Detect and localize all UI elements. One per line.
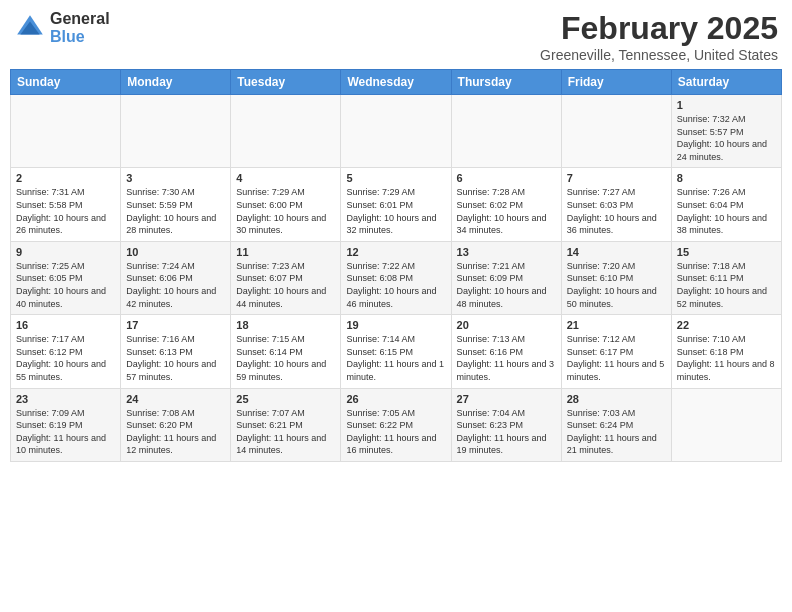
calendar-header-row: SundayMondayTuesdayWednesdayThursdayFrid… bbox=[11, 70, 782, 95]
calendar-day-cell: 1Sunrise: 7:32 AM Sunset: 5:57 PM Daylig… bbox=[671, 95, 781, 168]
day-info: Sunrise: 7:12 AM Sunset: 6:17 PM Dayligh… bbox=[567, 333, 666, 383]
day-info: Sunrise: 7:27 AM Sunset: 6:03 PM Dayligh… bbox=[567, 186, 666, 236]
day-number: 8 bbox=[677, 172, 776, 184]
day-number: 6 bbox=[457, 172, 556, 184]
calendar-day-cell: 10Sunrise: 7:24 AM Sunset: 6:06 PM Dayli… bbox=[121, 241, 231, 314]
day-info: Sunrise: 7:30 AM Sunset: 5:59 PM Dayligh… bbox=[126, 186, 225, 236]
day-info: Sunrise: 7:29 AM Sunset: 6:00 PM Dayligh… bbox=[236, 186, 335, 236]
calendar-header-wednesday: Wednesday bbox=[341, 70, 451, 95]
day-number: 25 bbox=[236, 393, 335, 405]
calendar-day-cell bbox=[231, 95, 341, 168]
calendar-day-cell: 4Sunrise: 7:29 AM Sunset: 6:00 PM Daylig… bbox=[231, 168, 341, 241]
calendar-week-row: 16Sunrise: 7:17 AM Sunset: 6:12 PM Dayli… bbox=[11, 315, 782, 388]
calendar-day-cell: 24Sunrise: 7:08 AM Sunset: 6:20 PM Dayli… bbox=[121, 388, 231, 461]
day-number: 20 bbox=[457, 319, 556, 331]
day-info: Sunrise: 7:04 AM Sunset: 6:23 PM Dayligh… bbox=[457, 407, 556, 457]
day-number: 26 bbox=[346, 393, 445, 405]
day-number: 4 bbox=[236, 172, 335, 184]
day-number: 3 bbox=[126, 172, 225, 184]
day-info: Sunrise: 7:24 AM Sunset: 6:06 PM Dayligh… bbox=[126, 260, 225, 310]
day-info: Sunrise: 7:25 AM Sunset: 6:05 PM Dayligh… bbox=[16, 260, 115, 310]
day-info: Sunrise: 7:18 AM Sunset: 6:11 PM Dayligh… bbox=[677, 260, 776, 310]
calendar-header-friday: Friday bbox=[561, 70, 671, 95]
day-info: Sunrise: 7:13 AM Sunset: 6:16 PM Dayligh… bbox=[457, 333, 556, 383]
location: Greeneville, Tennessee, United States bbox=[540, 47, 778, 63]
calendar-day-cell: 8Sunrise: 7:26 AM Sunset: 6:04 PM Daylig… bbox=[671, 168, 781, 241]
day-info: Sunrise: 7:09 AM Sunset: 6:19 PM Dayligh… bbox=[16, 407, 115, 457]
calendar-day-cell: 7Sunrise: 7:27 AM Sunset: 6:03 PM Daylig… bbox=[561, 168, 671, 241]
day-number: 17 bbox=[126, 319, 225, 331]
logo-text: General Blue bbox=[50, 10, 110, 45]
day-number: 1 bbox=[677, 99, 776, 111]
day-info: Sunrise: 7:28 AM Sunset: 6:02 PM Dayligh… bbox=[457, 186, 556, 236]
page-header: General Blue February 2025 Greeneville, … bbox=[10, 10, 782, 63]
calendar-day-cell: 26Sunrise: 7:05 AM Sunset: 6:22 PM Dayli… bbox=[341, 388, 451, 461]
calendar-day-cell: 5Sunrise: 7:29 AM Sunset: 6:01 PM Daylig… bbox=[341, 168, 451, 241]
day-number: 9 bbox=[16, 246, 115, 258]
calendar-day-cell bbox=[671, 388, 781, 461]
day-number: 2 bbox=[16, 172, 115, 184]
day-info: Sunrise: 7:15 AM Sunset: 6:14 PM Dayligh… bbox=[236, 333, 335, 383]
month-title: February 2025 bbox=[540, 10, 778, 47]
logo-blue-text: Blue bbox=[50, 28, 110, 46]
calendar-week-row: 23Sunrise: 7:09 AM Sunset: 6:19 PM Dayli… bbox=[11, 388, 782, 461]
logo: General Blue bbox=[14, 10, 110, 45]
calendar-day-cell: 17Sunrise: 7:16 AM Sunset: 6:13 PM Dayli… bbox=[121, 315, 231, 388]
day-number: 21 bbox=[567, 319, 666, 331]
calendar-day-cell: 18Sunrise: 7:15 AM Sunset: 6:14 PM Dayli… bbox=[231, 315, 341, 388]
calendar-table: SundayMondayTuesdayWednesdayThursdayFrid… bbox=[10, 69, 782, 462]
day-number: 24 bbox=[126, 393, 225, 405]
calendar-day-cell: 14Sunrise: 7:20 AM Sunset: 6:10 PM Dayli… bbox=[561, 241, 671, 314]
logo-icon bbox=[14, 12, 46, 44]
day-number: 12 bbox=[346, 246, 445, 258]
calendar-header-sunday: Sunday bbox=[11, 70, 121, 95]
day-number: 16 bbox=[16, 319, 115, 331]
calendar-day-cell: 13Sunrise: 7:21 AM Sunset: 6:09 PM Dayli… bbox=[451, 241, 561, 314]
calendar-week-row: 1Sunrise: 7:32 AM Sunset: 5:57 PM Daylig… bbox=[11, 95, 782, 168]
calendar-day-cell bbox=[121, 95, 231, 168]
calendar-day-cell: 19Sunrise: 7:14 AM Sunset: 6:15 PM Dayli… bbox=[341, 315, 451, 388]
day-info: Sunrise: 7:22 AM Sunset: 6:08 PM Dayligh… bbox=[346, 260, 445, 310]
calendar-day-cell bbox=[341, 95, 451, 168]
day-info: Sunrise: 7:17 AM Sunset: 6:12 PM Dayligh… bbox=[16, 333, 115, 383]
day-info: Sunrise: 7:08 AM Sunset: 6:20 PM Dayligh… bbox=[126, 407, 225, 457]
day-info: Sunrise: 7:20 AM Sunset: 6:10 PM Dayligh… bbox=[567, 260, 666, 310]
calendar-day-cell: 28Sunrise: 7:03 AM Sunset: 6:24 PM Dayli… bbox=[561, 388, 671, 461]
day-info: Sunrise: 7:32 AM Sunset: 5:57 PM Dayligh… bbox=[677, 113, 776, 163]
day-info: Sunrise: 7:26 AM Sunset: 6:04 PM Dayligh… bbox=[677, 186, 776, 236]
calendar-day-cell: 20Sunrise: 7:13 AM Sunset: 6:16 PM Dayli… bbox=[451, 315, 561, 388]
calendar-day-cell: 16Sunrise: 7:17 AM Sunset: 6:12 PM Dayli… bbox=[11, 315, 121, 388]
day-number: 5 bbox=[346, 172, 445, 184]
day-number: 14 bbox=[567, 246, 666, 258]
calendar-day-cell: 6Sunrise: 7:28 AM Sunset: 6:02 PM Daylig… bbox=[451, 168, 561, 241]
day-info: Sunrise: 7:31 AM Sunset: 5:58 PM Dayligh… bbox=[16, 186, 115, 236]
day-number: 23 bbox=[16, 393, 115, 405]
day-number: 18 bbox=[236, 319, 335, 331]
day-info: Sunrise: 7:23 AM Sunset: 6:07 PM Dayligh… bbox=[236, 260, 335, 310]
day-number: 7 bbox=[567, 172, 666, 184]
day-info: Sunrise: 7:05 AM Sunset: 6:22 PM Dayligh… bbox=[346, 407, 445, 457]
day-number: 22 bbox=[677, 319, 776, 331]
calendar-day-cell: 15Sunrise: 7:18 AM Sunset: 6:11 PM Dayli… bbox=[671, 241, 781, 314]
calendar-week-row: 2Sunrise: 7:31 AM Sunset: 5:58 PM Daylig… bbox=[11, 168, 782, 241]
day-number: 15 bbox=[677, 246, 776, 258]
calendar-day-cell: 12Sunrise: 7:22 AM Sunset: 6:08 PM Dayli… bbox=[341, 241, 451, 314]
calendar-day-cell bbox=[11, 95, 121, 168]
day-number: 11 bbox=[236, 246, 335, 258]
day-info: Sunrise: 7:03 AM Sunset: 6:24 PM Dayligh… bbox=[567, 407, 666, 457]
calendar-day-cell: 27Sunrise: 7:04 AM Sunset: 6:23 PM Dayli… bbox=[451, 388, 561, 461]
calendar-day-cell: 3Sunrise: 7:30 AM Sunset: 5:59 PM Daylig… bbox=[121, 168, 231, 241]
calendar-day-cell: 25Sunrise: 7:07 AM Sunset: 6:21 PM Dayli… bbox=[231, 388, 341, 461]
calendar-day-cell bbox=[561, 95, 671, 168]
calendar-header-tuesday: Tuesday bbox=[231, 70, 341, 95]
calendar-header-monday: Monday bbox=[121, 70, 231, 95]
day-number: 19 bbox=[346, 319, 445, 331]
calendar-day-cell: 21Sunrise: 7:12 AM Sunset: 6:17 PM Dayli… bbox=[561, 315, 671, 388]
calendar-week-row: 9Sunrise: 7:25 AM Sunset: 6:05 PM Daylig… bbox=[11, 241, 782, 314]
day-info: Sunrise: 7:10 AM Sunset: 6:18 PM Dayligh… bbox=[677, 333, 776, 383]
calendar-header-thursday: Thursday bbox=[451, 70, 561, 95]
calendar-day-cell: 23Sunrise: 7:09 AM Sunset: 6:19 PM Dayli… bbox=[11, 388, 121, 461]
day-number: 28 bbox=[567, 393, 666, 405]
calendar-day-cell: 22Sunrise: 7:10 AM Sunset: 6:18 PM Dayli… bbox=[671, 315, 781, 388]
calendar-header-saturday: Saturday bbox=[671, 70, 781, 95]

What you will do: Among the lines above, find those with the string "logo" and copy them.

Exercise solution:
logo-text: General Blue bbox=[50, 10, 110, 45]
logo-blue-text: Blue bbox=[50, 28, 110, 46]
logo: General Blue bbox=[14, 10, 110, 45]
logo-icon bbox=[14, 12, 46, 44]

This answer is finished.